Like many parks in New Jersey, Wells Mills Park began as an “industrial” site. In the late 1700s, James Wells dammed Oyster Creek and built a sawmill on this property. Cedar wood was prized for many uses such as shipbuilding and home construction. After passing through the hands of several different wealthy families, including the Mills family, the land was sold to the NJ Conservation Foundation in the 1970’s. Additional tracts were added, and the result is a gorgeous 900-plus acre park featuring white cedar and pin oak forests surrounding a serene lake.
We began our hike after admiring the Nature Center, which offers beautiful views of the lake. We picked up the White Trail to the right of the Center. The trail initially takes you along the lake. We wandered along a cedar scented wood chip strewn trail. Being inside a cedar grove is truly a wonderful experience for all the senses. There are several lookout points along the trail to view the lake from differing angles, including a bird blind.

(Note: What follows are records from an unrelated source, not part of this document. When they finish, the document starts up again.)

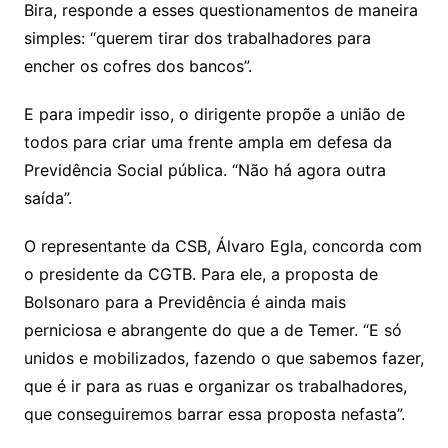
Bira, responde a esses questionamentos de maneira
simples: “querem tirar dos trabalhadores para
encher os cofres dos bancos”.
E para impedir isso, o dirigente propõe a união de
todos para criar uma frente ampla em defesa da
Previdência Social pública. “Não há agora outra
saída”.
O representante da CSB, Álvaro Egla, concorda com
o presidente da CGTB. Para ele, a proposta de
Bolsonaro para a Previdência é ainda mais
perniciosa e abrangente do que a de Temer. “E só
unidos e mobilizados, fazendo o que sabemos fazer,
que é ir para as ruas e organizar os trabalhadores,
que conseguiremos barrar essa proposta nefasta”.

As we slowly followed the trail away from the lake we moved over to the Green Trail. This segment of the trail is a bit more challenging, although not difficult. The path rolls up and down hills earning this trail a “moderate” rating. The elevation switch allows us to walk among more pin oak pines. The trail becomes covered in pine needles which is nice, as this means our footsteps are silent and allows us to hear just the absolute stillness of the woods.
The trail is well maintained and there are numerous varieties of plank bridges and small boardwalks to enable us to traverse the potentially muddier parts of the woods. Beware of storm damage as you wander this trail!
The Green Trail will lead to an intersection with the Joseph Citta Boy Scout Reservation. Follow to the right, continuing on the Green Trail. Now you’re walking on a big, wide, sandy road. At this point remember this is a multi-use park and there is the potential to encounter mountain bikers and horseback riders. This section is flat, and an easy walk through the pines.
Note: We didn’t spot much wildlife mid-day in mid-Jan. Our only company was a lone hawk circling the lake and one solitary squirrel. There was a lot of goose poop on the docks and boat launches so we can be certain geese are not a stranger to this beautiful lake. We also saw some leftover turkey tail mushrooms. As wet as this park must be is summer, I would guess this would be a mushroom lover’s kind of place in season. A side note, there was a large warning sign about ticks. My experience has been if they put up a sign, it’s probably a larger issue so if you come in season, please come prepared.